● **Aim of the exercise**
Begin at the line that has "racines Souviens-toi Que", stop after the line that has "Si votre association tombe dans le champ", and print exactly those lines from the records below, without any pictures.

________

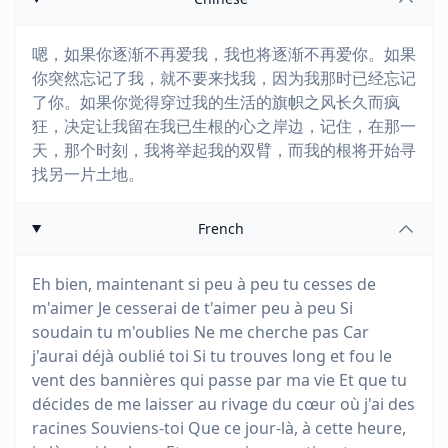
嗯，如果你逐渐不再爱我，我也将逐渐不再爱你。如果
你突然忘记了我，就不要来找我，因为我那时已经忘记
了你。如果你觉得穿过我的生活的旗帜之风长久而疯
狂，决定让我留在我已生根的心之岸边，记住，在那一
天，那个时刻，我将举起我的双臂，而我的根将开始寻
找另一片土地。
French
Eh bien, maintenant si peu à peu tu cesses de
m'aimer Je cesserai de t'aimer peu à peu Si
soudain tu m'oublies Ne me cherche pas Car
j'aurai déjà oublié toi Si tu trouves long et fou le
vent des bannières qui passe par ma vie Et que tu
décides de me laisser au rivage du cœur où j'ai des
racines Souviens-toi Que ce jour-là, à cette heure,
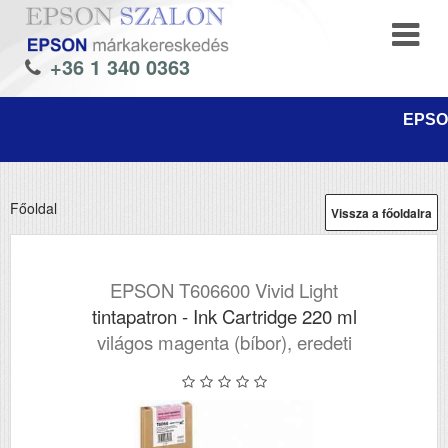
+36 1 340 0363
EPSON
Főoldal
Vissza a főoldalra
EPSON T606600 Vivid Light
tintapatron - Ink Cartridge 220 ml
világos magenta (bíbor), eredeti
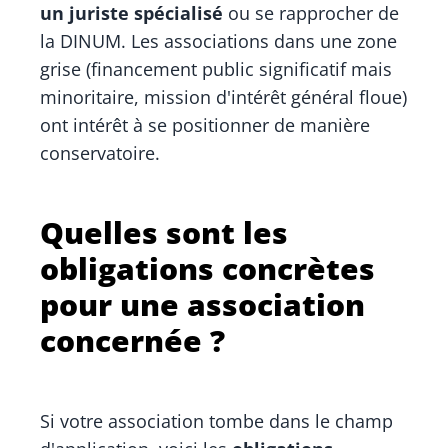
un juriste spécialisé
ou se rapprocher de
la DINUM. Les associations dans une zone
grise (financement public significatif mais
minoritaire, mission d'intérêt général floue)
ont intérêt à se positionner de manière
conservatoire.
Quelles sont les
obligations concrètes
pour une association
concernée ?
Si votre association tombe dans le champ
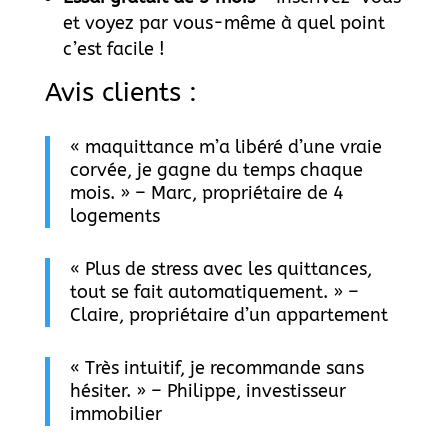
et voyez par vous-même à quel point
c’est facile !
Avis clients :
« maquittance m’a libéré d’une vraie
corvée, je gagne du temps chaque
mois. » – Marc, propriétaire de 4
logements
« Plus de stress avec les quittances,
tout se fait automatiquement. » –
Claire, propriétaire d’un appartement
« Très intuitif, je recommande sans
hésiter. » – Philippe, investisseur
immobilier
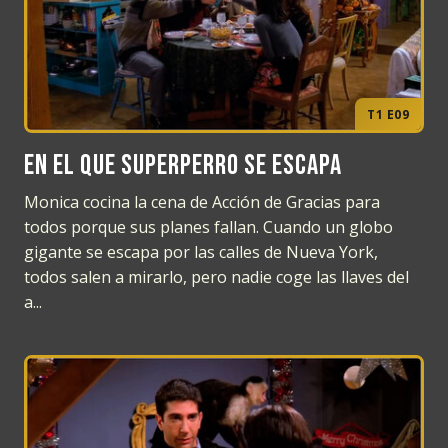
T1 E09
En el que Superperro se escapa
Monica cocina la cena de Acción de Gracias para
todos porque sus planes fallan. Cuando un globo
gigante se escapa por las calles de Nueva York,
todos salen a mirarlo, pero nadie coge las llaves del
a...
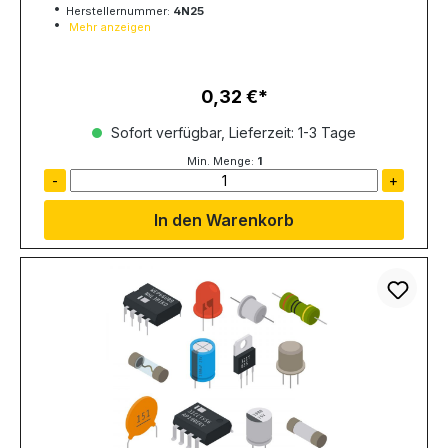
Herstellernummer:
4N25
Mehr anzeigen
0,32 €
Regulärer Preis:
Sofort verfügbar, Lieferzeit: 1-3 Tage
Min. Menge:
1
-
+
In den Warenkorb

________

● **Exercise response**
racines Souviens-toi Que ce jour-là, à cette heure,
+36 1 340 0363
EPSON
Főoldal
Vissza a főoldalra
EPSON T606600 Vivid Light
tintapatron - Ink Cartridge 220 ml
világos magenta (bíbor), eredeti
un juriste spécialisé
ou se rapprocher de
la DINUM. Les associations dans une zone
grise (financement public significatif mais
minoritaire, mission d'intérêt général floue)
ont intérêt à se positionner de manière
conservatoire.
Quelles sont les
obligations concrètes
pour une association
concernée ?
Si votre association tombe dans le champ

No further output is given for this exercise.